The command to do this was::
$ ~/bin/GemSIM_v1.6/GemReads.py -r EC958_complete.fasta -n 2000000 -l 100 -u 300 -s 20 -m ~/bin/GemSIM_v1.6/models/ill100v4_p.gzip -c -q 64 -o EC958_original_paired_sim -p
The reads were then distributed 50/50 between inversion orientations using -head and -tail which has worked previously.
Then, need to generate pseudo-references that have 1000 bp flanking region. This can be done with the newly generated CIRQUE_create_reference.py script. Once the reference files have been generated, the files can be run through DiSCus.

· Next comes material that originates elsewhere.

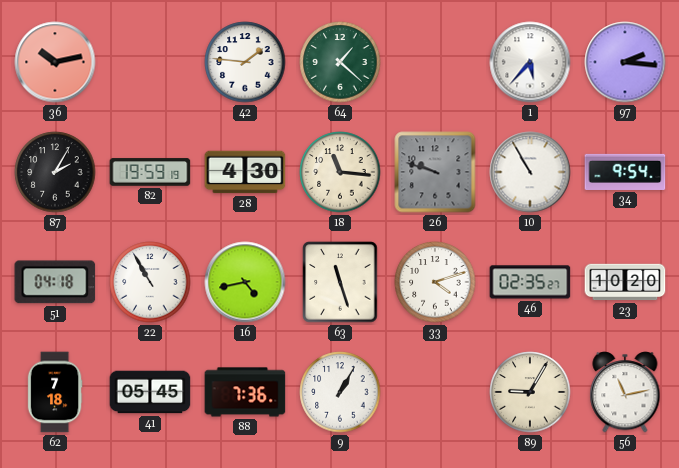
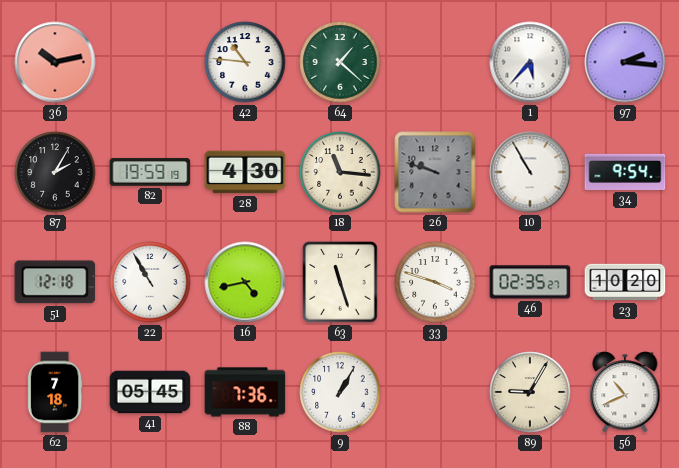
42: 1:46 -> 10:46
51: 04:18 -> 12:18
33: 4:12 -> 3:48
56: 11:13 -> 10:41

The above didn't quite give the expected results, so I will redo the analysis using a different region and more inversion sizes to specifically determine the effectiveness of both methods (bedmaps and paired-end) on inversion size.
Inversion sizes:
- 150 bp (1827933..1828082)
- 250 bp (1827933..1828182)
- 350 bp (1827933..1828282)
- 500 bp (1827933..1828432)
- 600 bp (1827933..1828532)
- 700 bp (1827933..1828632)
- 800 bp (1827933..1828732)
- 1000 bp (1827933..1828932)
- 1250 bp (1827933..1829182)
- 1500 bp (1827933..1829432)
- 1750 bp (1827933..1829682)
- 2000 bp (1827933..1829932)
- 2500 bp (1827933..1830432)
- 3000 bp (1827933..1830933)
Analysis method will be the same as before, with a different inversion region in EC958: position 1827933 onwards
Aim: Looking at the different sites within EC958 that are invertible.
Using fimS, hyxR and the Phi invertible regions (1,2, and 4) using Illumina paired-end data from Sohinee's fim switch analysis, taking the WT EC958 strain grown on day 0 and day 5 (day 0 = shaking, day 5 = fifth day after static growth).
Method:
Created pseudo-references for use with DiSCO (or whatever it's called now).